Action plan calls for new minister to step down
The action plan unveiled by the STFSN calls for alliances between the Treaty 5 First Nations and affiliate organizations to work together to respond to hate crime and racism.
Treaty 5 includes more than 100,000 people from 37 First Nations in Manitoba and three in Saskatchewan, according to the STFSN.
The plan calls for the following:
- Hate crimes and racism should be standing discussion items at every annual gathering of Treaty 5 Nations, beginning Aug. 10.
- To promote non violence and avoid destruction of property.
- To develop a report on hate crimes and racism and report them to the United Nations.
- To conduct an awareness campaign on the prevalence and effects of hate crimes and racism.
- To lobby the federal government to do more to criminalize hate crimes and racism, saying the Criminal Code currently does little to deter it.
- To condemn and publicly expose hate crimes and racism and hate propaganda through First Nations social media.
- To create a task force of academics, elders and youth to enact the actions.

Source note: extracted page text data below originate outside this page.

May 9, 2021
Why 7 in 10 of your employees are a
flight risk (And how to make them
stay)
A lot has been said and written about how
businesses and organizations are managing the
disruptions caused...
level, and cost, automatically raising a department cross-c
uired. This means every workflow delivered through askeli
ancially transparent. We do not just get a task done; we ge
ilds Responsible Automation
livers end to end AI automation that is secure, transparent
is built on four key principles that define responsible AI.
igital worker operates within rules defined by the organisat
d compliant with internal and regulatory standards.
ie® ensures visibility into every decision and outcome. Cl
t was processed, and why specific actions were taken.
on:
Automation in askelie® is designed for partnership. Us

"Today we are not here to topple any statues, we are here to topple a government that is racist, a government that has no place in this legislature," said Garrison Settee, Grand Chief of Manitoba Keewatinowi Okimakanak, which represents 26 First Nations in northern Manitoba.

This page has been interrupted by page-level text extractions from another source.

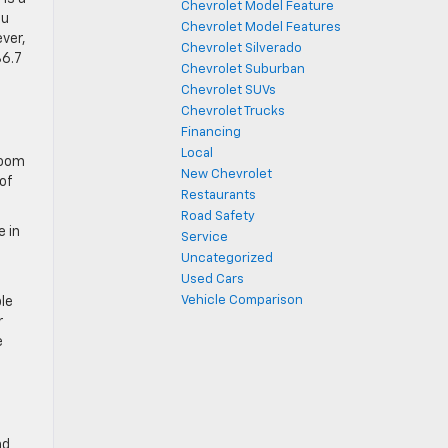
Chevrolet Model Feature
ou
Chevrolet Model Features
ever,
Chevrolet Silverado
36.7
Chevrolet Suburban
Chevrolet SUVs
Chevrolet Trucks
Financing
Local
room
New Chevrolet
of
Restaurants
Road Safety
e in
Service
Uncategorized
Used Cars
Vehicle Comparison
le
r
e
nd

One of the first actions in the plan on Monday was to call for Lagimodiere to step down from his cabinet position.
"Dr. Alan Lagimodiere proved himself as an embarrassment to reconciliation and Indigenous relations," said Chief Sheldon Kent of Black River First Nation.
"His comments were harmful, retriggering anger and discontent among our people. There was no good intention at Indian residential schools to promote and it is catastrophically irresponsible to suggest otherwise.
"We call for his resignation and he must step down."